Les risques de cyberattaques sont sous-assurés en Europe

Malgré une sensibilisation aux cyber-risques de plus en plus importante et, ces dernières années, des investissements toujours plus conséquents dans la cyber-sécurité, beaucoup d'entreprises font encore l'impasse sur l'assurance assujettie à ce domaine. Un phénomène qui s'observe surtout en Europe, selon le rapport 2018 sur la sous-assurance dans le monde réalisé par Lloyd's, spécialiste britannique du marché de l'assurance et de la réassurance, en collaboration avec le cabinet de conseil CEBR (Centre for Economics and Business Research).

L'étude indique que, pour la seule année 2017, les attaques informatiques ont coûté aux entreprises entre 445 milliards de dollars et 608 milliards de dollars environ dans le monde. Si l'Europe affiche un taux moyen de pénétration de l'assurance classique (2,9%) légèrement supérieur à la moyenne des 43 pays analysé par Lloyds (2,1%), elle présente, en contrepartie, un taux de couverture en assurance cyber inférieur à ceux d'autres économies développées.

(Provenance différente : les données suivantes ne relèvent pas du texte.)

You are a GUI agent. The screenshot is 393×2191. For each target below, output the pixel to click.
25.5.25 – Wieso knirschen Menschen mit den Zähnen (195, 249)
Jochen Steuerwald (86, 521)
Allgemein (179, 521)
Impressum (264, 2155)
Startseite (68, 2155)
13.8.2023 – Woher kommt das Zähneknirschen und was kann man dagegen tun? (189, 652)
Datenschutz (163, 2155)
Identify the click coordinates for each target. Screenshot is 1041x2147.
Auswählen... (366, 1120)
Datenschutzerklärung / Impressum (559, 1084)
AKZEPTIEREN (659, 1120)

« Lorsqu'il s'agit de cyber-assurance, les niveaux d'engagement varient selon les endroits du globe. Par exemple, le marché de l'assurance en cyber-sécurité est beaucoup plus mature aux Etats-Unis notamment en raison du fait que 46 des 50 états américains ont des exigences réglementaires concernant la violation des données », explique Lloyd's dans son rapport.

Ainsi, aux Etats-Unis, le taux d'adhésion à l'assurance cyber était de 55% en 2016, tandis qu'au Royaume-Uni et en Allemagne, ils étaient respectivement de 36% et 30%. Lloyd's argue que le faible taux de recours à l'assurance cyber en Europe en 2017 était dû en grande partie à l'absence de réglementations strictes, avant l'introduction du règlement général sur la protection des données (RGPD), entré en vigueur en mai dernier.

Un risque sous-estimé

Cette situation de « sous-assurance » des cyber-risques pourrait affaiblir la capacité de l'Europe à faire face à des menaces croissantes, fait valoir le Lloyd's, qui prêche pour sa paroisse. Le spécialiste de l'assurance considère que ces risques sont négligés par les entreprises à cause du manque de compréhension de la cyber-menace. Selon 77% des acteurs du secteur de l'assurance, l'une des principales raisons pour lesquelles les potentiels acheteurs décident de ne pas souscrire une assurance est qu'ils ne connaissent pas les risques auxquels ils s'exposent.

« Les données récentes du marché révèlent clairement un manque de prise de conscience », souligne le rapport de Lloyd's.

Pourtant, quelques chiffres devraient inciter à la réflexion. Le rapport, qui s'appuie notamment sur une étude d'Ipsos MORI, cite en exemple le Royaume-Uni, où près de la moitié des entreprises (46%) ont affirmé avoir déjà constaté, au moins une fois, une violation de données ou une attaque affectant la cyber-sécurité durant l'année 2017. Les moyennes (66%) et les grandes entreprises (68%) sont les plus touchées. En France, une étude du cabinet de conseil et d'audit PwC, publiée fin 2017, avait également estimé les pertes financières des entreprises françaises liées aux cyberattaques à 2,25 millions d'euros en moyenne, en hausse de 50% en un an.

Le RGPD devrait changer la tendance

Mais avec l'entrée en vigueur du RGPD le 25 mai dernier 2018, qui impose de nouvelles obligations de notification des violations de données personnelles, la demande d'assurance contre les cyber-risques devrait augmenter en Europe, analyse Lloyd's, qui rappelle que les entreprises ne se conformant pas à la législation s'exposent à des amendes allant jusqu'à 20 millions d'euros ou même 4% du chiffre d'affaires mondial annuel.

Un sondage OpinionWay pour le CESIN, publié en janvier 2018, avait montré l'intérêt grandissant pour l'assurance contre les cyber-risques en France. En effet, 40% des entreprises interrogées affirmaient avoir souscrit une cyber-assurance en 2017 et 22% envisageaient de le faire. Deux catégories d'acteurs étaient toutefois surreprésentées : les grands groupes et les entreprises de tailles intermédiaires (ETI), qui restent les plus sensibilisés aux problématiques du risque d'attaque informatique.